The NGO said it was particularly concerned about the situation for pastoralist communities in Afar and Somali regions. In northern areas the recent minor rains season was patchy and many people will remain dependent on aid until March next year when the next rains are expected. Further south, if the October/November rains are poor, people there would have to hold out until next July.
Numbers in need of help in the Somali region had doubled to nearly two million people since June, the new numbers showed. Those in need also were facing huge problems "due to loss of their livestock with an average loss of 60 percent of cattle, 50 percent of goats and 40 percent of camels."

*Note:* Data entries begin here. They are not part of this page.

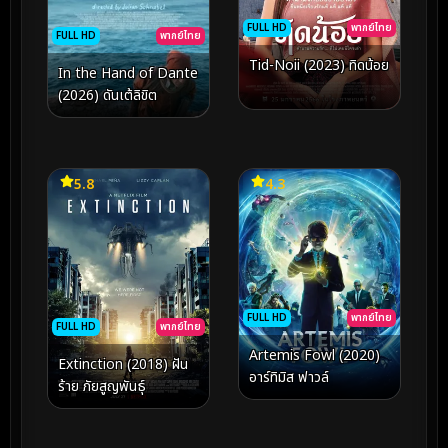
FULL HD
พากย์ไทย
FULL HD
พากย์ไทย
Tid-Noii (2023) ทิดน้อย
In the Hand of Dante
(2026) ดันเต้ลิขิต
5.8
4.3
FULL HD
พากย์ไทย
FULL HD
พากย์ไทย
Artemis Fowl (2020)
Extinction (2018) ฝัน
อาร์ทิมิส ฟาวล์
FULL HD
ซับไทย
ร้าย ภัยสูญพันธุ์
A Town Called
Purgatory (2025)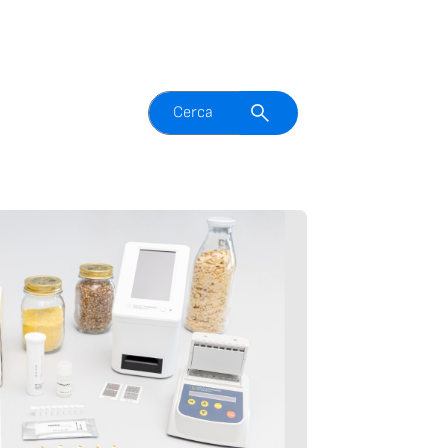
Attiva il campo di ricerca
Cerca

In July, the UN's World Food Programme (WFP) had to reduce monthly cereal rations from 15kgs a person to 10kgs. WFP has only received one third of the funds it needs and has an immediate shortfall of 229,587 tonnes food for the next six months. The UN agency fears the impact of this will include increased malnutrition. The cut in food rations is also put in connection with rising world food prices; by March 2008, inflation of food prices in Ethiopia had reached 46.9 percent.
"A number of donor countries have already made substantial contributions to the humanitarian response in Ethiopia since the beginning of this year. This has helped to save people's lives, but now that the needs are increasing all donors must provide additional money," said Mr Rauf.